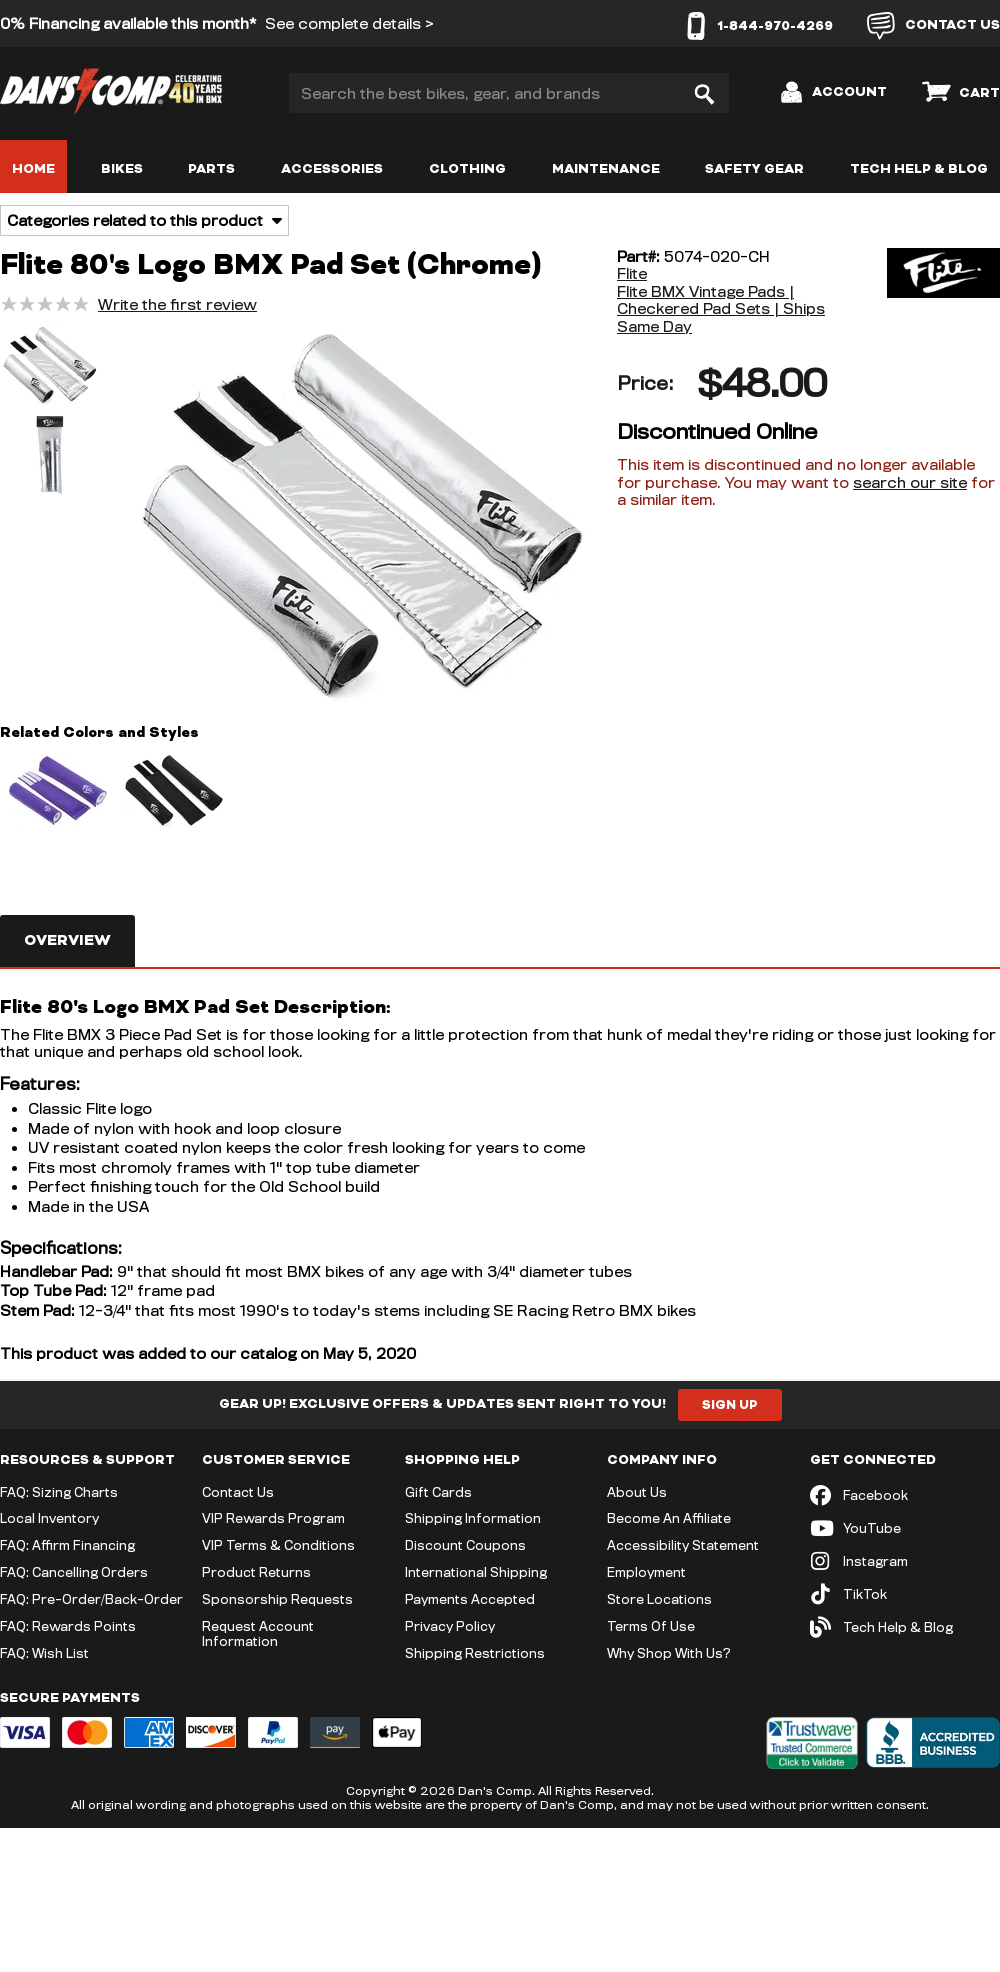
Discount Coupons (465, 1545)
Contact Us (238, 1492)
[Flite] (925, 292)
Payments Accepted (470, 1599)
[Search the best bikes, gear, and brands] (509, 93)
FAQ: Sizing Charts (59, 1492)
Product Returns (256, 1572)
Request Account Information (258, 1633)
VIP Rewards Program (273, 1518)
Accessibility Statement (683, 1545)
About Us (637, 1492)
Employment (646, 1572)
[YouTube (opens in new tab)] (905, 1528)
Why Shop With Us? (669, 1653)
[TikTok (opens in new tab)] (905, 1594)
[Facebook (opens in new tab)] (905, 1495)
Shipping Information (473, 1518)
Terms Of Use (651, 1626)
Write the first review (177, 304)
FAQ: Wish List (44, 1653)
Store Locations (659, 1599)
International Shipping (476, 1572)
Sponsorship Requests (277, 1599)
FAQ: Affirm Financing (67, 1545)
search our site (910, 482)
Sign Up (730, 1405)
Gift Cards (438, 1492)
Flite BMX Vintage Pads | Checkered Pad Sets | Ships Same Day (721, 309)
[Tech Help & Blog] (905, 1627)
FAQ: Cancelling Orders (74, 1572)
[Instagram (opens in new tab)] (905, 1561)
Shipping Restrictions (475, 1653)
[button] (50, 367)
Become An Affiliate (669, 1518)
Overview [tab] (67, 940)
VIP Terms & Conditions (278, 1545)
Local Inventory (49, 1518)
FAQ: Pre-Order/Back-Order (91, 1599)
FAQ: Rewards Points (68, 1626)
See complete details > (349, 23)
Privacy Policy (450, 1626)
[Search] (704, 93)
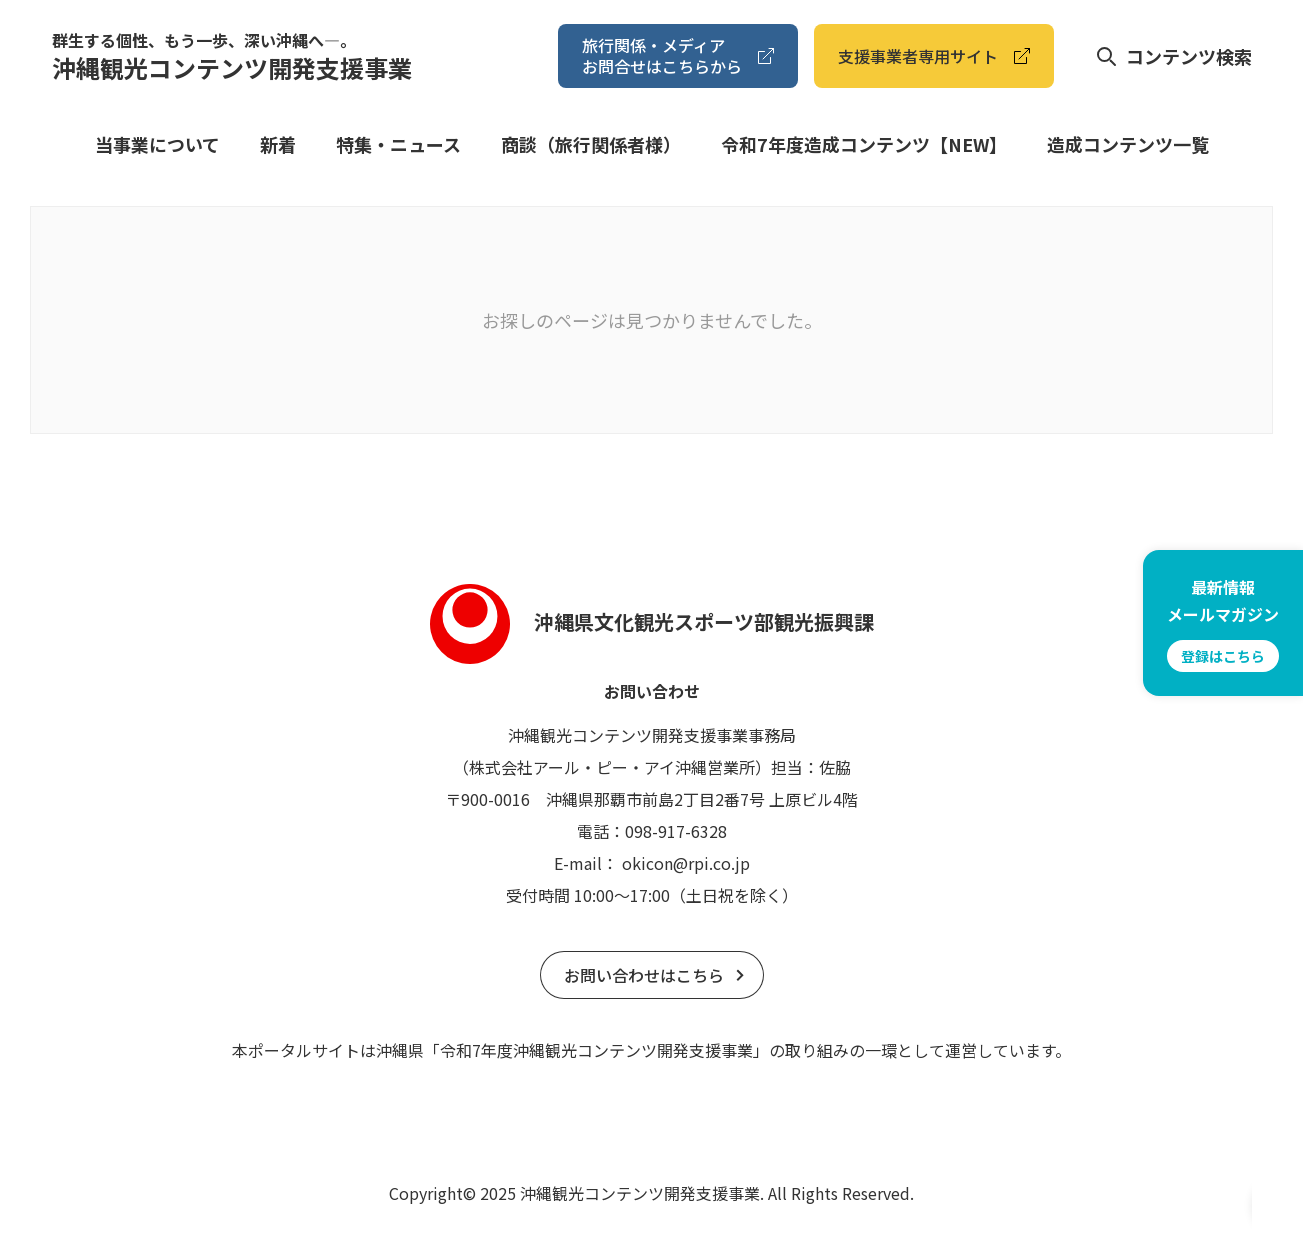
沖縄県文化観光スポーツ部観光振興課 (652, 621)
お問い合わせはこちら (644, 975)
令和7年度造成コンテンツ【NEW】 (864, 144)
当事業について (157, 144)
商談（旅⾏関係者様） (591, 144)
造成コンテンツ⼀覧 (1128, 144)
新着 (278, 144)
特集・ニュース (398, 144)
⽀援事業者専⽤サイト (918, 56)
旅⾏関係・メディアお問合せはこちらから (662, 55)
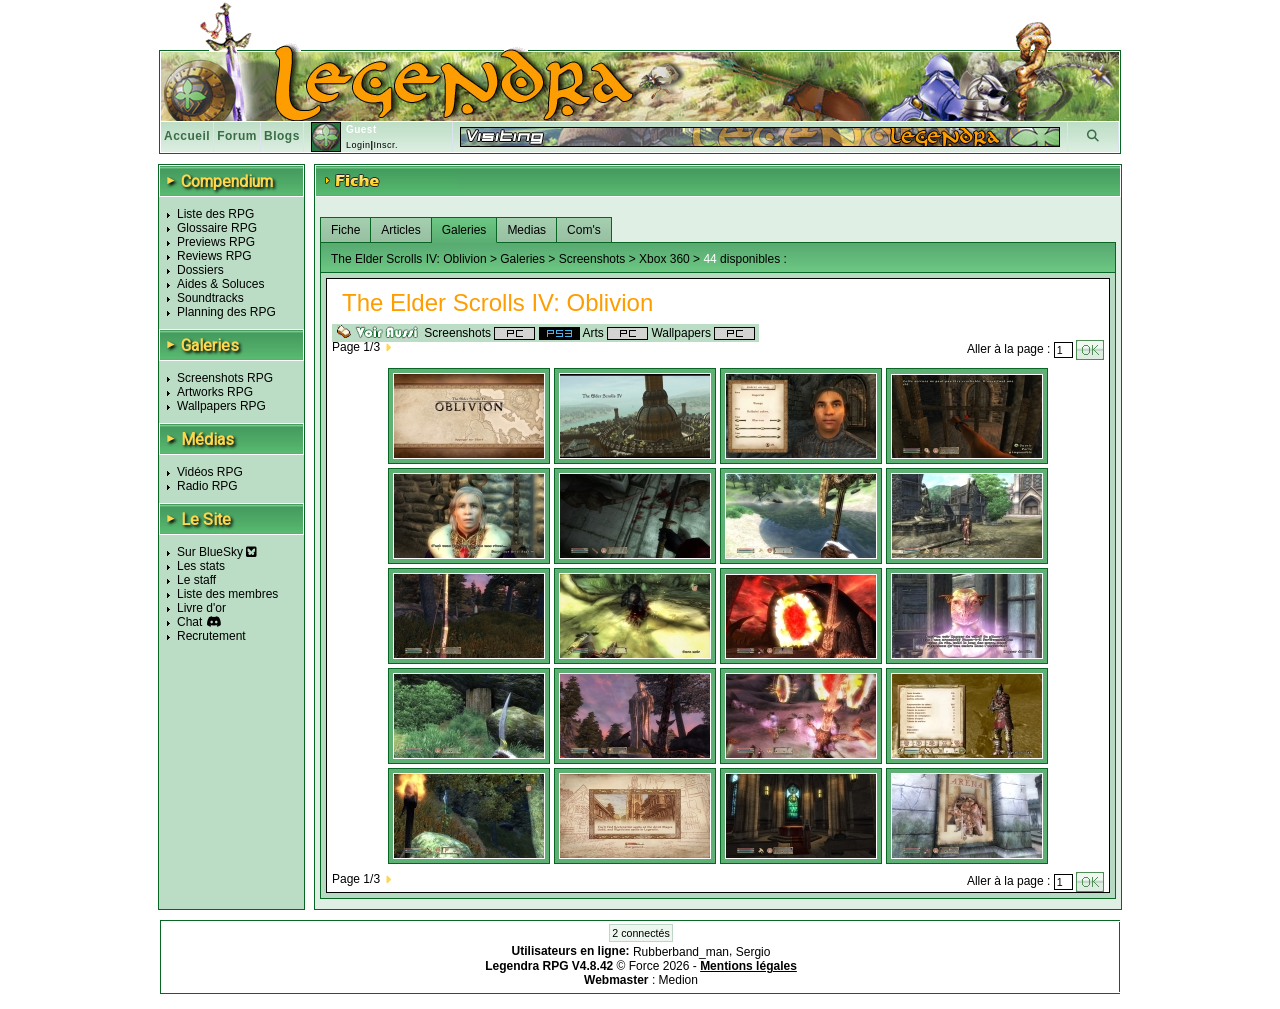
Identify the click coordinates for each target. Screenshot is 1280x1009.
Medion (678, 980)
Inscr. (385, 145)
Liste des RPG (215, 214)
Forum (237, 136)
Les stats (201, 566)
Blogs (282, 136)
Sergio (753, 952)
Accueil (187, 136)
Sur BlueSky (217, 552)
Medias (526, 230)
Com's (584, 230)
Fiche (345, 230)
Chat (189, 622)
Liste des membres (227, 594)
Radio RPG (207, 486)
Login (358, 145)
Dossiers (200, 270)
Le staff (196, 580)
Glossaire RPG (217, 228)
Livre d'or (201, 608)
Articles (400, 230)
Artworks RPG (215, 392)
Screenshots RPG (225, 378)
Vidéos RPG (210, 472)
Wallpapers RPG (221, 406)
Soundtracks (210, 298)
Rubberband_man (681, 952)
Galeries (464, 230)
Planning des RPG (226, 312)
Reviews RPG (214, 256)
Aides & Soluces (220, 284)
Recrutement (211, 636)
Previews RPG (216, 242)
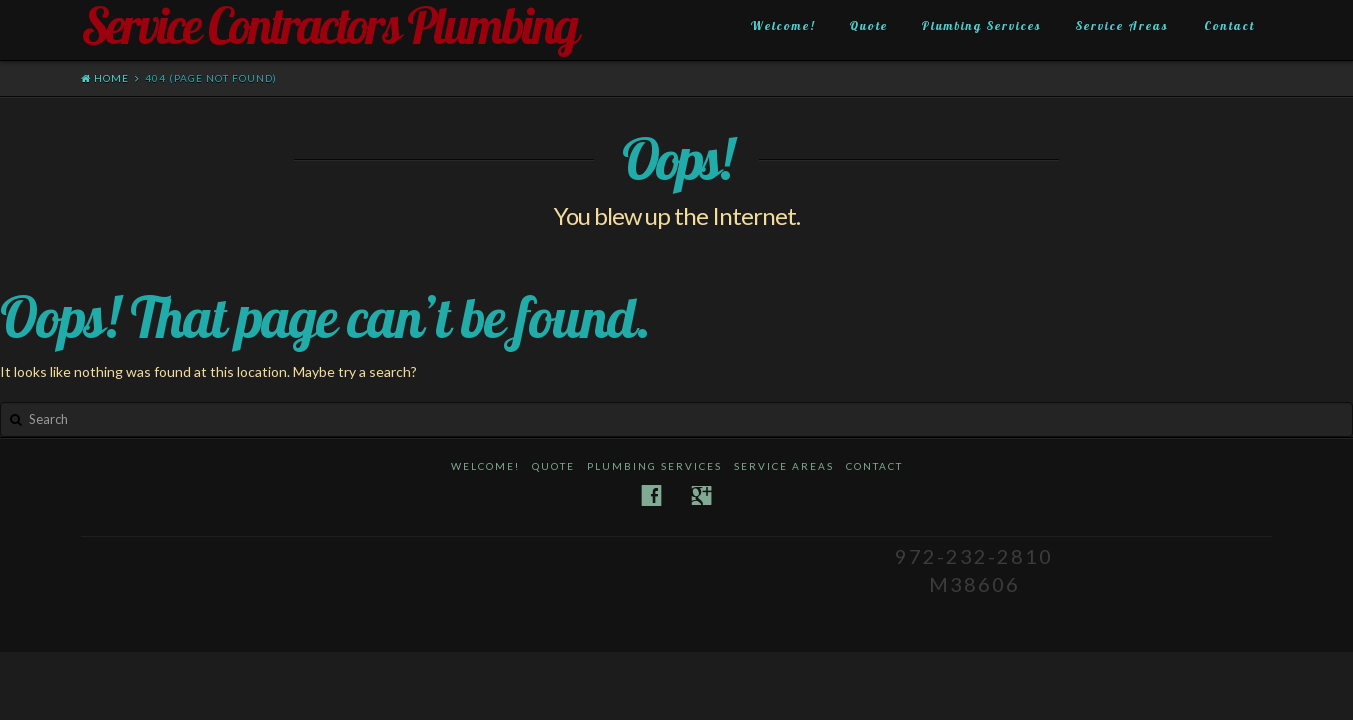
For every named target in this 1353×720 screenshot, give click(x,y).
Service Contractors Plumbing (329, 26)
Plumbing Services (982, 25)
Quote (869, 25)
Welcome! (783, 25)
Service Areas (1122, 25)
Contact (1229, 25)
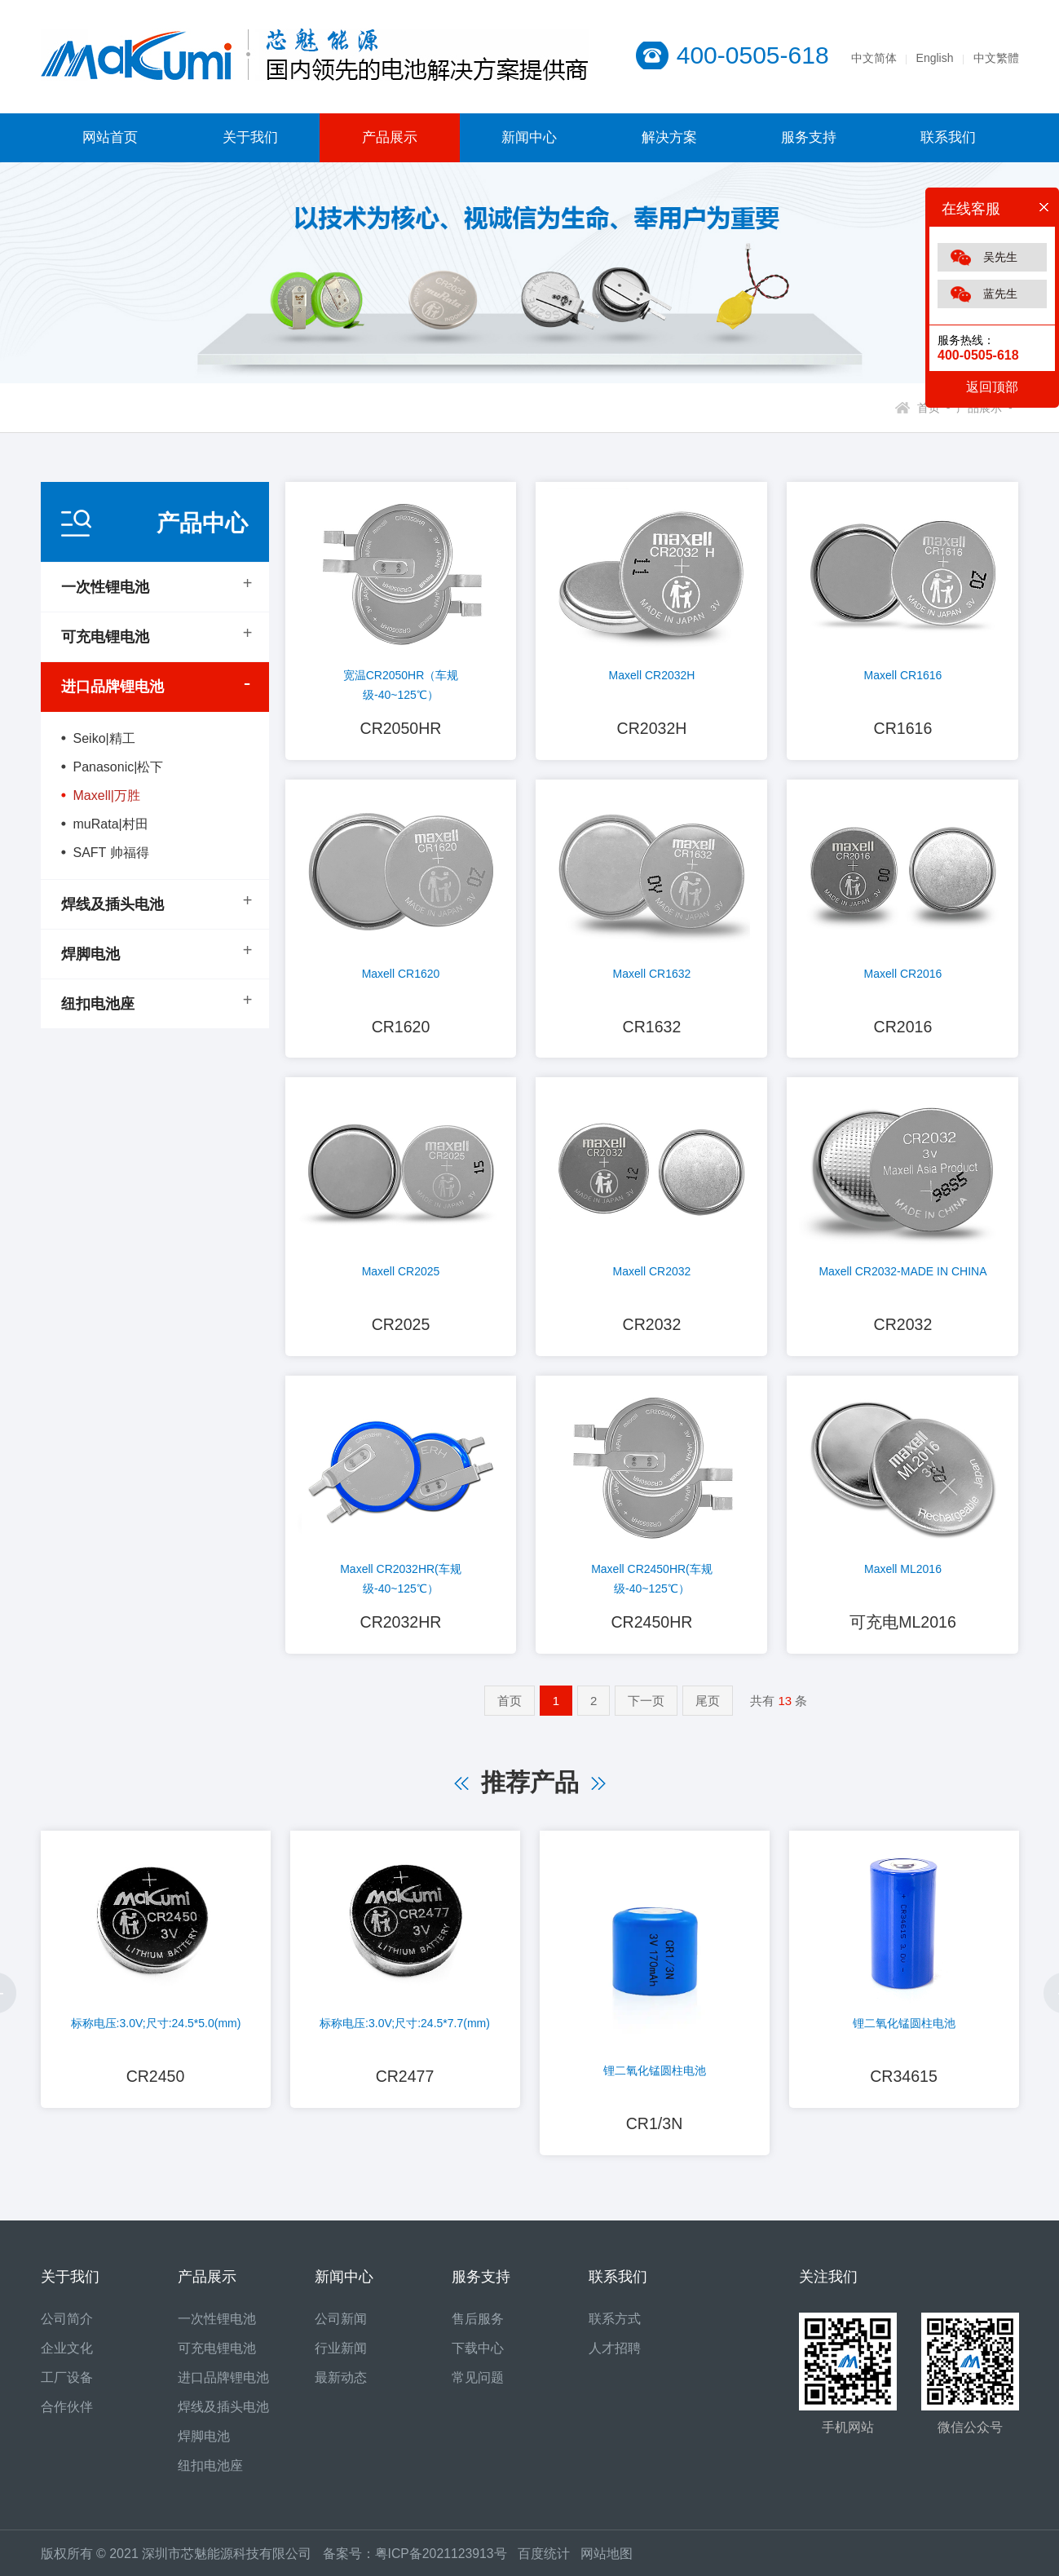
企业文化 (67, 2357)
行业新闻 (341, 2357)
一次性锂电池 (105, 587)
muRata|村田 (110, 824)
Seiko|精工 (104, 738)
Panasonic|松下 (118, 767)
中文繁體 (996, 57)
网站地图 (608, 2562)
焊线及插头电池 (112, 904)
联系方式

○ ○ ○ ○ ○ ○ ○

*Exercise description*
Return the lines above from the one with "特集・ニュース (398, 144)" through the one with "Dossiers (200, 270)", verbatim and nothing else. Omit every picture.

*Your response*
特集・ニュース (398, 144)
⽀援事業者専⽤サイト (918, 56)
旅⾏関係・メディアお問合せはこちらから (662, 55)
Identify the click coordinates for each target. Screenshot is 1280x1009.
Medion (678, 980)
Inscr. (385, 145)
Liste des RPG (215, 214)
Forum (237, 136)
Les stats (201, 566)
Blogs (282, 136)
Sergio (753, 952)
Accueil (187, 136)
Sur BlueSky (217, 552)
Medias (526, 230)
Com's (584, 230)
Fiche (345, 230)
Chat (189, 622)
Liste des membres (227, 594)
Radio RPG (207, 486)
Login (358, 145)
Dossiers (200, 270)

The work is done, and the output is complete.